■ WHAT IS REQUIRED:
Below, find the line containing "LA SÉLECTION DU DÉMON"; from there to the final line, print every line exactly and skip the pictures.

■ THE DATA:
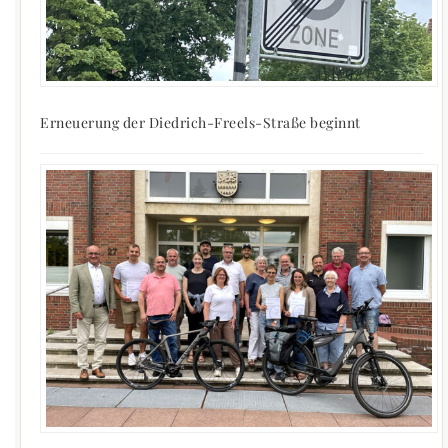
Erneuerung der Diedrich-Freels-Straße beginnt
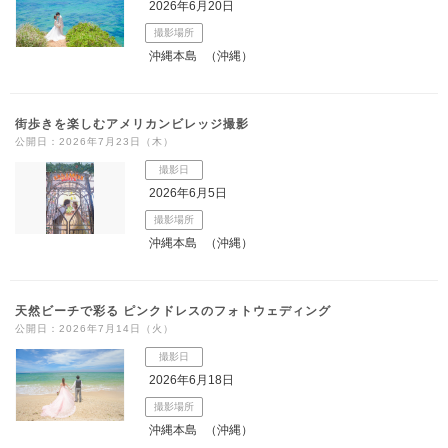
2026年6月20日
撮影場所
沖縄本島
（沖縄）
街歩きを楽しむアメリカンビレッジ撮影
公開日：2026年7月23日（木）
撮影日
2026年6月5日
撮影場所
沖縄本島
（沖縄）
天然ビーチで彩る ピンクドレスのフォトウェディング
公開日：2026年7月14日（火）
撮影日
2026年6月18日
撮影場所
沖縄本島
（沖縄）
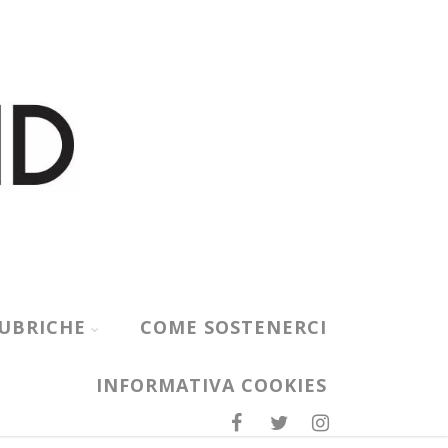
UBRICHE
COME SOSTENERCI
INFORMATIVA COOKIES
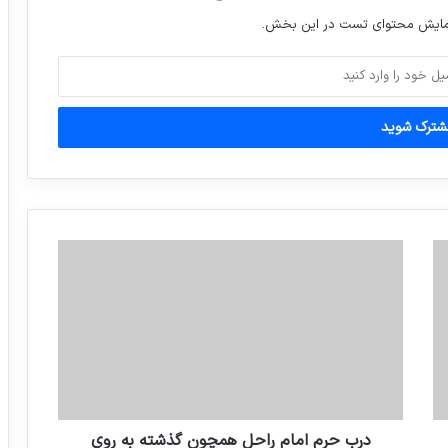
نمایش محتوای تست در این بخش.
درب حرم امام راحل همچون گذشته به روي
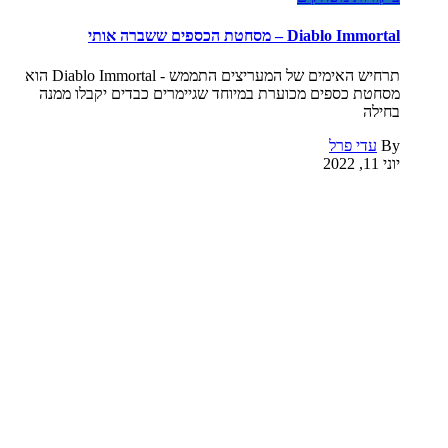
Diablo Immortal – מסחטת הכספים ששברה אותי
תרחיש האימים של המעריצים התממש - Diablo Immortal הוא
מסחטת כספים מכוערת במיוחד שגיימרים כבדים יקבלו ממנה
בחילה
By
עדי פרל
יוני 11, 2022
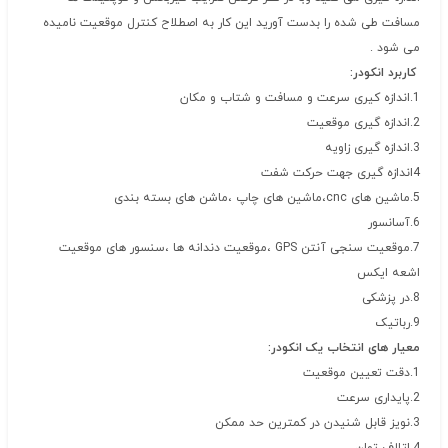
مسافت طی شده را بدست آورید این کار به اصطلاح کنترل موقعیت نامیده
می شود .
کاربرد انکودر:
1.اندازه کیری سرعت و مسافت و شتاب و مکان
2.اندازه گیری موقعیت
3.اندازه گیری زاویه
4اندازه گیری جهت حرکت شفت
5.ماشین های cnc،ماشین های چاپ ،ماشن های بسته بندی
6.آسانسور
7.موقعیت سنجی آنتن GPS ،موقعیت دندانه ها ،سنسور های موقعیت
اشعه ایکس
8.در پزشکی
9.رباتیک
معیار های انتخاب یک انکودر:
1.دقت تعیین موقعیت
2.پایداری سرعت
3.نویز قابل شنیدن در کمترین حد ممکن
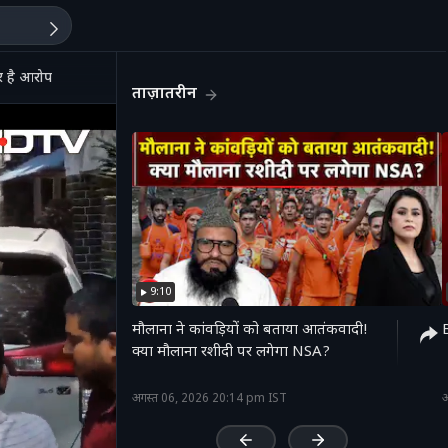
पर है आरोप
ताज़ातरीन
9:10
मौलाना ने कांवड़ियों को बताया आतंकवादी!
B
क्या मौलाना रशीदी पर लगेगा NSA?
'
अगस्त 06, 2026 20:14 pm IST
अ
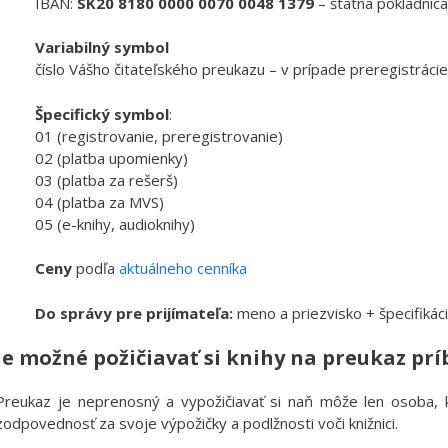
IBAN:
SK20 8180 0000 0070 0048 1379
– štátna pokladnic
Variabilný symbol
číslo Vášho čitateľského preukazu – v prípade preregistráci
Špecifický symbol
:
01 (registrovanie, preregistrovanie)
02 (platba upomienky)
03 (platba za rešerš)
04 (platba za MVS)
05 (e-knihy, audioknihy)
Ceny
podľa
aktuálneho cenníka
Do správy pre prijímateľa:
meno a priezvisko + špecifikác
Je možné požičiavať si knihy na preukaz pr
Preukaz je neprenosný a vypožičiavať si naň môže len osoba, 
zodpovednosť za svoje výpožičky a podlžnosti voči knižnici.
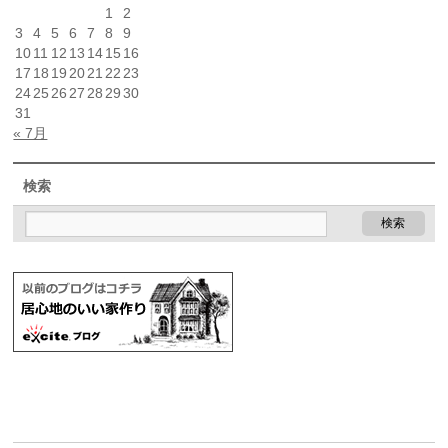
1
2
3
4
5
6
7
8
9
10
11
12
13
14
15
16
17
18
19
20
21
22
23
24
25
26
27
28
29
30
31
« 7月
検索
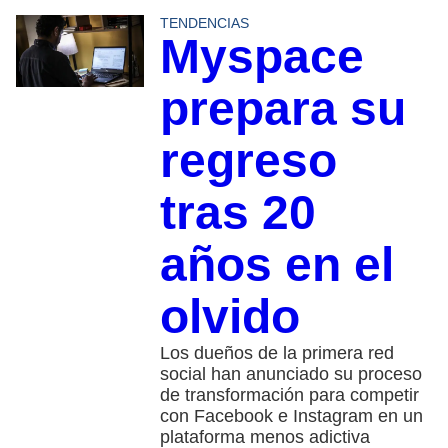
TENDENCIAS
Myspace
prepara su
regreso
tras 20
años en el
olvido
Los dueños de la primera red
social han anunciado su proceso
de transformación para competir
con Facebook e Instagram en un
plataforma menos adictiva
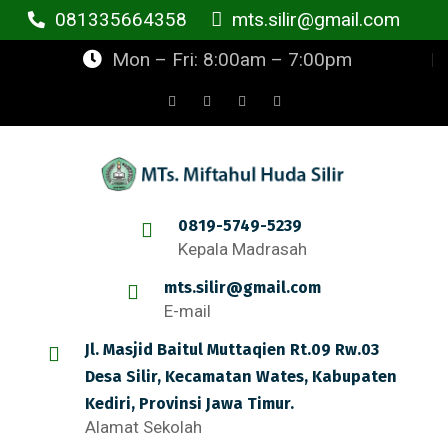
081335664358
mts.silir@gmail.com
Mon – Fri: 8:00am – 7:00pm
0819-5749-5239
Kepala Madrasah
mts.silir@gmail.com
E-mail
Jl. Masjid Baitul Muttaqien Rt.09 Rw.03
Desa Silir, Kecamatan Wates, Kabupaten
Kediri, Provinsi Jawa Timur.
Alamat Sekolah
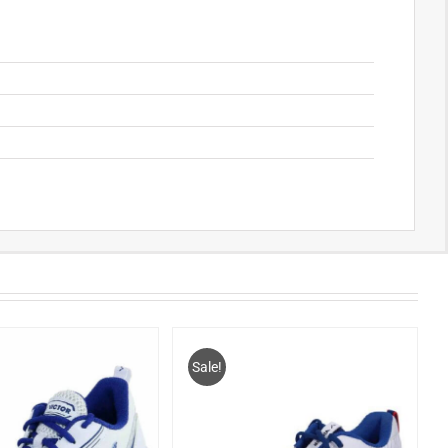
Sale!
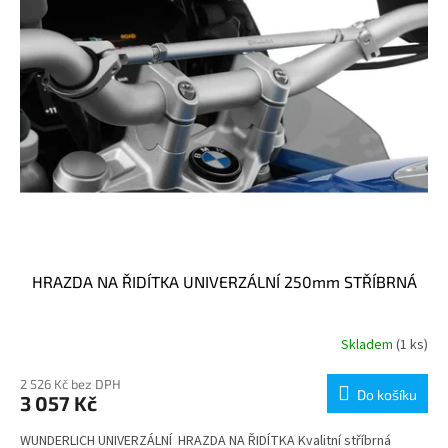
HRAZDA NA ŘIDÍTKA UNIVERZÁLNÍ 250mm STŘÍBRNÁ
Skladem
(1 ks)
2 526 Kč bez DPH
Do košíku
3 057 Kč
WUNDERLICH UNIVERZÁLNÍ HRAZDA NA ŘIDÍTKA Kvalitní stříbrná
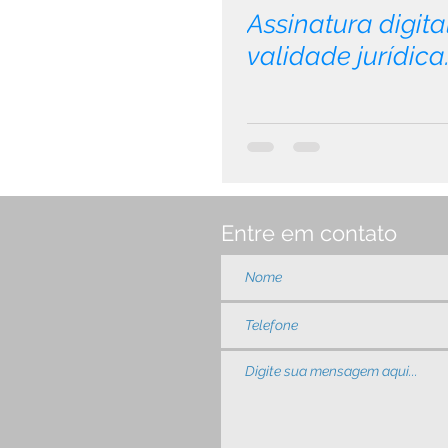
Assinatura digit
validade jurídica
Entre em contato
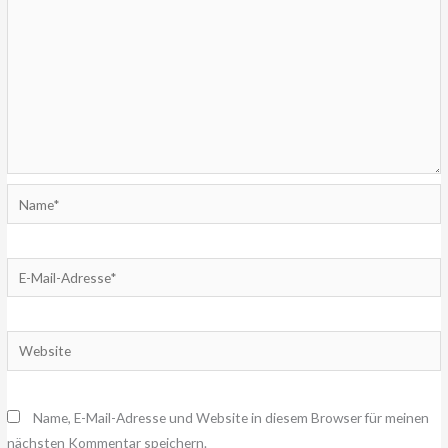
Name*
E-
Mail-
Adresse*
Website
Name, E-Mail-Adresse und Website in diesem Browser für meinen
nächsten Kommentar speichern.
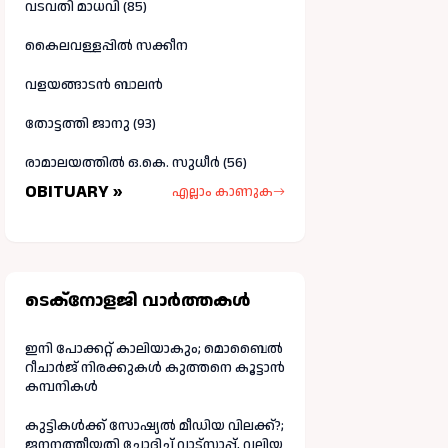
വടവതി മാധവി (85)
കൈലവള്ളപ്പിൽ സക്കീന
വളയങ്ങാടൻ ബാലൻ
തോട്ടത്തി ജാനു (93)
രാമാലയത്തിൽ ഒ.കെ. സുധീർ (56)
OBITUARY »
എല്ലാം കാണുക
ടെക്നോളജി വാർത്തകള്‍
ഇനി പോക്കറ്റ് കാലിയാകും; മൊബൈൽ
റീചാർജ് നിരക്കുകൾ കുത്തനെ കൂട്ടാൻ
കമ്പനികൾ
കുട്ടികൾക്ക് സോഷ്യൽ മീഡിയ വിലക്ക്?;
ജനനത്തീയതി ചോദിച്ച് വാട്‌സാപ്പ്, വലിയ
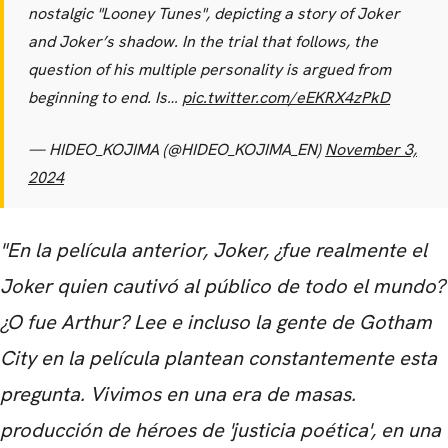
nostalgic "Looney Tunes", depicting a story of Joker
and Joker’s shadow. In the trial that follows, the
question of his multiple personality is argued from
beginning to end. Is…
pic.twitter.com/eEKRX4zPkD
— HIDEO_KOJIMA (@HIDEO_KOJIMA_EN)
November 3,
2024
"En la película anterior, Joker, ¿fue realmente el
Joker quien cautivó al público de todo el mundo?
¿O fue Arthur? Lee e incluso la gente de Gotham
City en la película plantean constantemente esta
pregunta. Vivimos en una era de masas.
producción de héroes de 'justicia poética', en una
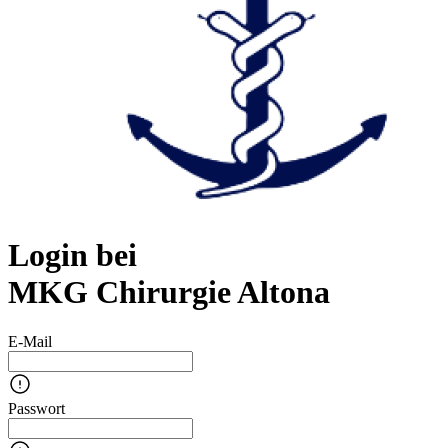
Login bei
MKG Chirurgie Altona
E-Mail
Passwort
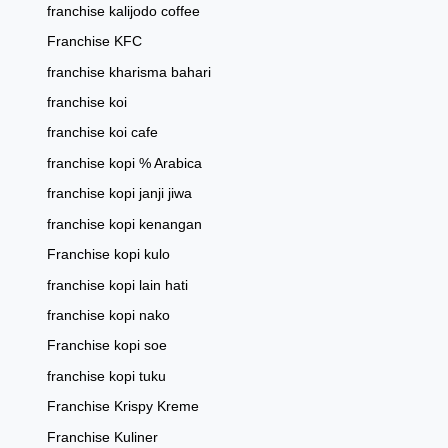
franchise kalijodo coffee
Franchise KFC
franchise kharisma bahari
franchise koi
franchise koi cafe
franchise kopi % Arabica
franchise kopi janji jiwa
franchise kopi kenangan
Franchise kopi kulo
franchise kopi lain hati
franchise kopi nako
Franchise kopi soe
franchise kopi tuku
Franchise Krispy Kreme
Franchise Kuliner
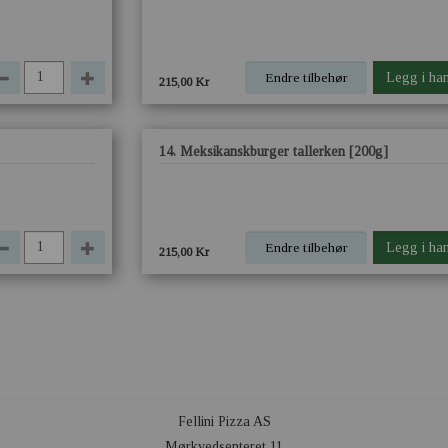
Endre tilbehør
Legg i ha
215,00 Kr
14. Meksikanskburger tallerken [200g]
Endre tilbehør
Legg i ha
215,00 Kr
Fellini Pizza AS
Mørkvedsenteret 11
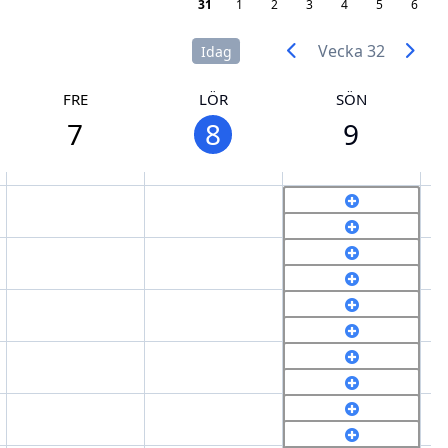
31
1
2
3
4
5
6
Vecka 32
Idag
FRE
LÖR
SÖN
7
8
9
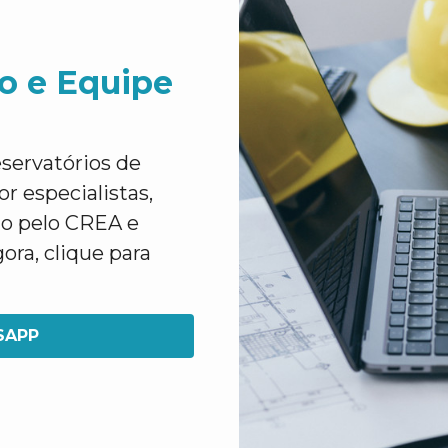
o e Equipe
servatórios de
r especialistas,
o pelo CREA e
ora, clique para
SAPP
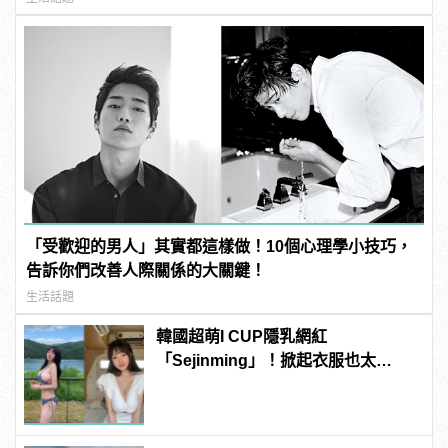
「受歡迎的男人」其實都這樣做！10個心理學小技巧，
告訴你們改善人際關係的大關鍵！
生活話題
韓國超萌I CUP隱乳網紅
「Sejinming」！掀起衣服也太
「胸」了吧！ | manfashion這樣變型
男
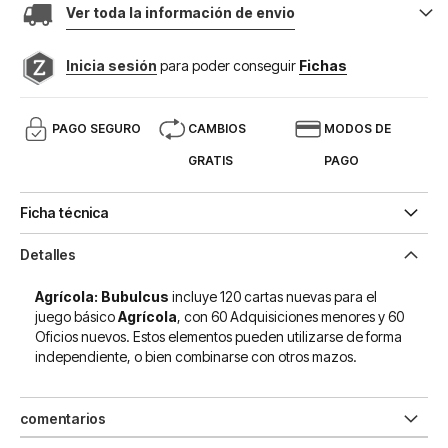
Ver toda la información de envio
Inicia sesión
para poder conseguir
Fichas
PAGO SEGURO
CAMBIOS
MODOS DE
GRATIS
PAGO
Ficha técnica
Detalles
Agrícola: Bubulcus
incluye 120 cartas nuevas para el
juego básico
Agrícola
, con 60 Adquisiciones menores y 60
Oficios nuevos. Estos elementos pueden utilizarse de forma
independiente, o bien combinarse con otros mazos.
comentarios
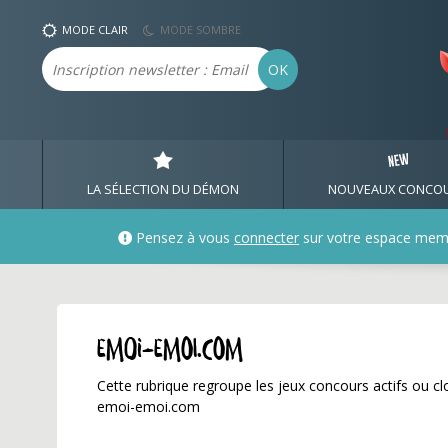
emoi-emoi.com ✅ Gagne
MODE CLAIR
MODE SOMBRE
Email
OK
LA SÉLECTION DU DÉMON
NOUVEAUX CONCO
Pensez à vous
connecter
sur votre espace mem
emoi-emoi.com
Cette rubrique regroupe les jeux concours actifs ou clo
emoi-emoi.com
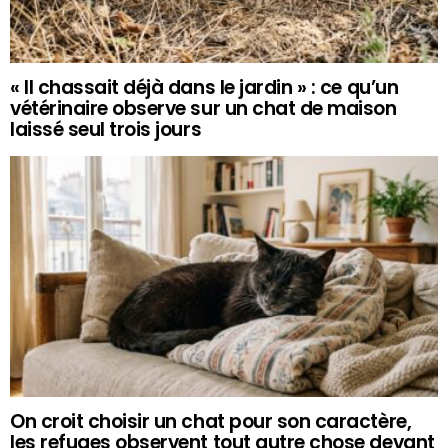
« Il chassait déjà dans le jardin » : ce qu’un
vétérinaire observe sur un chat de maison
laissé seul trois jours
On croit choisir un chat pour son caractère,
les refuges observent tout autre chose devant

■ EXERCISE ANSWER:
LA SÉLECTION DU DÉMON
NOUVEAUX CONCO
Pensez à vous
connecter
sur votre espace mem
emoi-emoi.com
Cette rubrique regroupe les jeux concours actifs ou clo
emoi-emoi.com
« Il chassait déjà dans le jardin » : ce qu’un
vétérinaire observe sur un chat de maison
laissé seul trois jours
On croit choisir un chat pour son caractère,
les refuges observent tout autre chose devant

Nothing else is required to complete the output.